Cinema and Community

Moya Luckett's Cinema and Community: Progressivism, Exhibition, and Film Culture in Chicago, 1907-1917 was published by Wayne State University Press.

Teaching and Research Interests

film history  theory and criticism; television studies; new media; gender  media historiography; theories of modernity  fashion  celebrity and consumer culture 

Recent News

Professor Moya Luckett gave the keynote address, “Not Quite New Media: Celebrity, Social (Im)Mobility and the Historiography of Media Transition” at the Visual Culture in Context(s) Conference at Wayne State University in Detroit, Michigan, in April 2016.

Professor Luckett presented the paper “Surplus Beauty and Synthetic Stars: Exploring Feminine Labor through Star Search Contests” at the 2016 Society for Cinema and Media Studies Annual Conference in Atlanta, Georgia, in April 2016.

Professor Luckett delivered the paper “Scrounging and Striving: Celebrity, Josie Cunningham and the Contradictions of the Neoliberal Self” at the 2016 Celebrity Studies conference in Amsterdam, the Netherlands, in June 2015.

Professor Luckett was awarded a 2014-2015 Gallatin Dean’s Award for Excellence in Teaching. The award recognizes educators for their outstanding teaching; their ability to inspire their students; a pedagogical approach that is creative and rigorous; expert advising and mentoring skills; and contributions to their field.

Professor Luckett was a member of the programming committee for the 2015 Society for Cinema and Media Studies annual conference held in Montreal, Quebec.
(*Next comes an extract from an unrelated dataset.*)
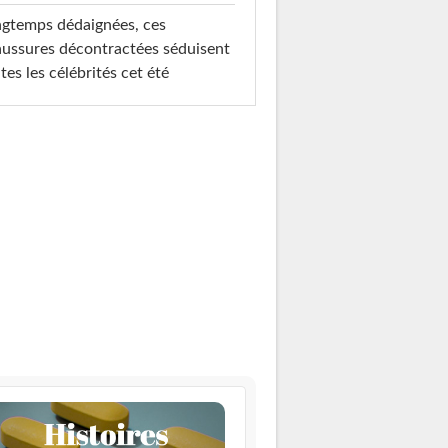
gtemps dédaignées, ces
ussures décontractées séduisent
tes les célébrités cet été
Professor Luckett reviewed Hilary Hallett’s Go West Young Woman! The Rise of Early Hollywood for Screen, vol. 55, no. 4, Winter 2014.

She presented her paper "Sister Stars: Intimacy, Femininity and Possibility" at the Society for Cinema and Media Studies Annual Conference in Montreal, Quebec, in March 2015. She presented her paper "Femininity and the Use of the Past: Popular Television As Feminine Historiography" at the Console-ing Passions Conference, held at the University of Missouri-Columbia, in Columbia, Missouri, in April 2014. She presented her paper "Celebrity, Screens and Medium Specificity" at the Celebrity Studies Conference, at the University of London, London, UK, in June 2014. She also presented "Reimagining 'Ordinary Women:' Working Women and Feminine Historiography in British Period Television Dramas" at the European Popular Culture Association Conference, in London, UK, in June 2014. She presented “Not Quite New Media: Celebrity and the Historiography of Media Transition,” at the Media, Culture and Cultural Studies Association Annual Conference, held at Bournemouth University, UK, in January 2014.
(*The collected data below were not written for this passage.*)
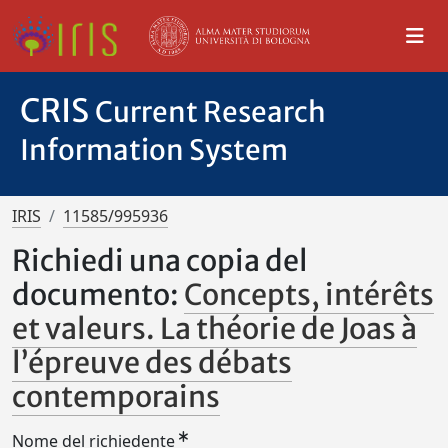
CRIS
Current Research
Information System
IRIS
11585/995936
Richiedi una copia del
documento:
Concepts, intérêts
et valeurs. La théorie de Joas à
l’épreuve des débats
contemporains
Nome del richiedente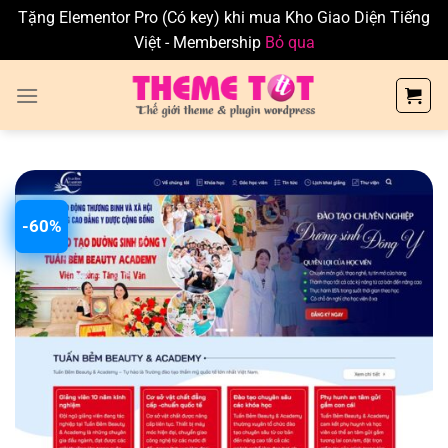
Tặng Elementor Pro (Có key) khi mua Kho Giao Diện Tiếng
Việt - Membership
Bỏ qua
Skip
to
content
-60%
Professor Luckett’s book, Cinema and Community: Progressivism, Exhibition and Film Culture in Chicago, 1907–1917, was published by Wayne State University Press in 2013.

She delivered her paper “Celebrity, Stardom and Ambivalence: Hollywood’s Misgivings about Screen Fame,” at the Screen Studies Conference, held in Glasgow, UK, in June 2013. Also in June, she read “Women’s History, Women’s Work: Popular Television as Feminine Historiography,” for the Console-ing Passions: International Conference on Television, Video, Audio, New Media and Feminism, held at Leicester De Montfort University, UK. She published “Playmates and Polygamists: Feminine Textuality in Big Love, Sister Wives and The Girls Next Door,” in Feminist Media Studies (October 2013).